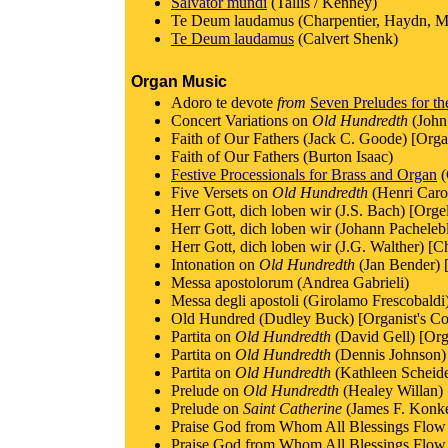
Salvator mundi
(Tallis / Kenney)
Te Deum laudamus (Charpentier, Haydn, Mo
Te Deum laudamus
(Calvert Shenk)
Organ Music
Adoro te devote
from
Seven Preludes for t
Concert Variations on
Old Hundredth
(John
Faith of Our Fathers (Jack C. Goode) [Org
Faith of Our Fathers (Burton Isaac)
Festive Processionals for Brass and Organ
(
Five Versets on
Old Hundredth
(Henri Carol
Herr Gott, dich loben wir (J.S. Bach) [Orge
Herr Gott, dich loben wir (Johann Pachelebl
Herr Gott, dich loben wir (J.G. Walther) [C
Intonation on
Old Hundredth
(Jan Bender) 
Messa apostolorum (Andrea Gabrieli)
Messa degli apostoli (Girolamo Frescobaldi
Old Hundred (Dudley Buck) [Organist's C
Partita on
Old Hundredth
(David Gell) [Or
Partita on
Old Hundredth
(Dennis Johnson) 
Partita on
Old Hundredth
(Kathleen Scheide
Prelude on
Old Hundredth
(Healey Willan) 
Prelude on
Saint Catherine
(James F. Konke
Praise God from Whom All Blessings Flow (J
Praise God from Whom All Blessings Flow 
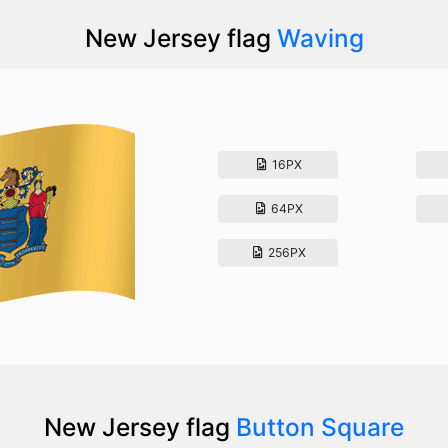
New Jersey flag
Waving
16PX
64PX
256PX
New Jersey flag
Button Square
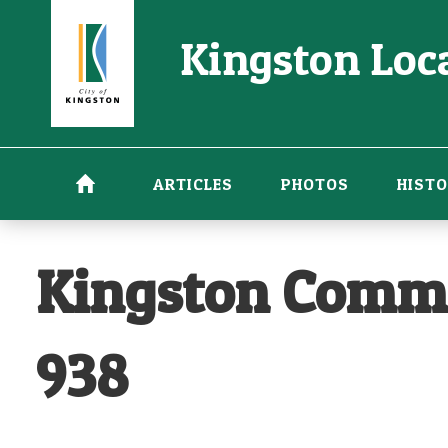
Skip
Kingston Loca
to
main
content
ARTICLES
PHOTOS
HISTO
Kingston Commo
938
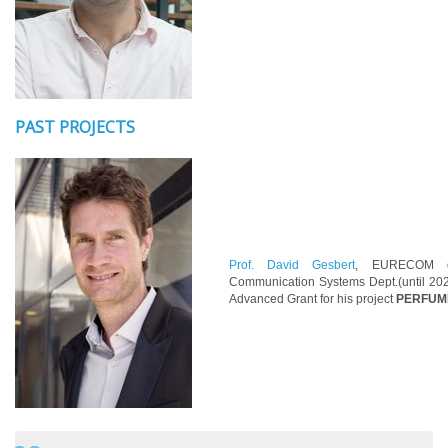
PAST PROJECTS
Prof. David Gesbert
, EURECOM d
Communication Systems Dept.(until 202
Advanced Grant for his project
PERFUME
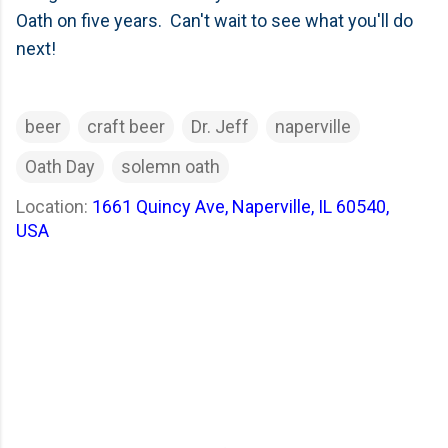
Oath on five years. Can't wait to see what you'll do
next!
beer
craft beer
Dr. Jeff
naperville
Oath Day
solemn oath
Location:
1661 Quincy Ave, Naperville, IL 60540,
USA
C
o
m
m
e
n
t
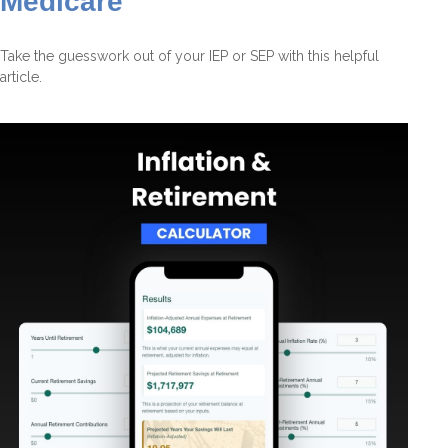
Medicare
Take the guesswork out of your IEP or SEP with this helpful
article.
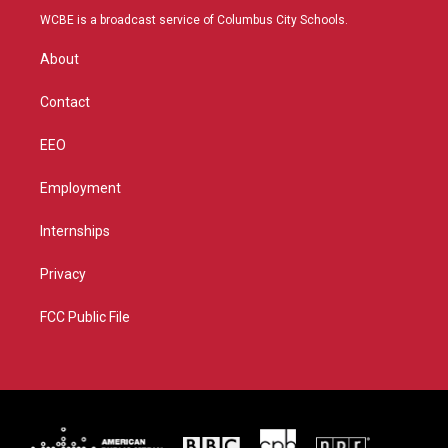
t
a
u
b
WCBE is a broadcast service of Columbus City Schools.
e
g
b
o
r
r
e
o
About
a
k
m
Contact
EEO
Employment
Internships
Privacy
FCC Public File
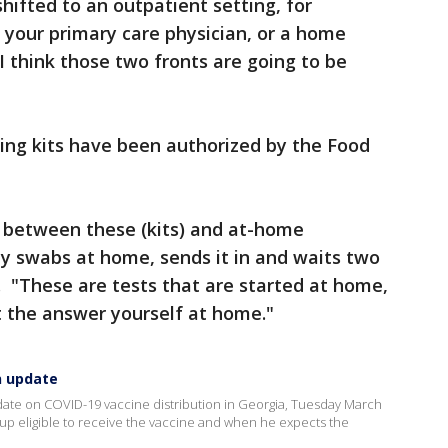
shifted to an outpatient setting, for
your primary care physician, or a home
 I think those two fronts are going to be
ing kits have been authorized by the Food
te between these (kits) and at-home
y swabs at home, sends it in and waits two
. "These are tests that are started at home,
t the answer yourself at home."
n update
pdate on COVID-19 vaccine distribution in Georgia, Tuesday March
up eligible to receive the vaccine and when he expects the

==========

» What is expected
Each record must be repeated verbatim, and no picture may appear in the copy.

» Task solution
Salvator mundi
(Tallis / Kenney)
Te Deum laudamus (Charpentier, Haydn, Mo
Te Deum laudamus
(Calvert Shenk)
Organ Music
Adoro te devote
from
Seven Preludes for t
Concert Variations on
Old Hundredth
(John
Faith of Our Fathers (Jack C. Goode) [Org
Faith of Our Fathers (Burton Isaac)
Festive Processionals for Brass and Organ
(
Five Versets on
Old Hundredth
(Henri Carol
Herr Gott, dich loben wir (J.S. Bach) [Orge
Herr Gott, dich loben wir (Johann Pachelebl
Herr Gott, dich loben wir (J.G. Walther) [C
Intonation on
Old Hundredth
(Jan Bender) 
Messa apostolorum (Andrea Gabrieli)
Messa degli apostoli (Girolamo Frescobaldi
Old Hundred (Dudley Buck) [Organist's C
Partita on
Old Hundredth
(David Gell) [Or
Partita on
Old Hundredth
(Dennis Johnson) 
Partita on
Old Hundredth
(Kathleen Scheide
Prelude on
Old Hundredth
(Healey Willan) 
Prelude on
Saint Catherine
(James F. Konke
Praise God from Whom All Blessings Flow (J
Praise God from Whom All Blessings Flow 
New Jersey flag
Waving
16PX
64PX
256PX
New Jersey flag
Button Square
Skip
Kingston Loca
to
main
content
ARTICLES
PHOTOS
HISTO
Kingston Commo
938
PAST PROJECTS
Prof. David Gesbert
, EURECOM d
Communication Systems Dept.(until 202
Advanced Grant for his project
PERFUME
Oath on five years. Can't wait to see what you'll do
next!
beer
craft beer
Dr. Jeff
naperville
Oath Day
solemn oath
Location:
1661 Quincy Ave, Naperville, IL 60540,
USA
C
o
m
m
e
n
t
Medicare
Take the guesswork out of your IEP or SEP with this helpful
article.
t
a
u
b
WCBE is a broadcast service of Columbus City Schools.
e
g
b
o
r
r
e
o
About
a
k
m
Contact
EEO
Employment
Internships
Privacy
FCC Public File
shifted to an outpatient setting, for
your primary care physician, or a home
 I think those two fronts are going to be
ing kits have been authorized by the Food
te between these (kits) and at-home
y swabs at home, sends it in and waits two
. "These are tests that are started at home,
t the answer yourself at home."
n update
pdate on COVID-19 vaccine distribution in Georgia, Tuesday March
up eligible to receive the vaccine and when he expects the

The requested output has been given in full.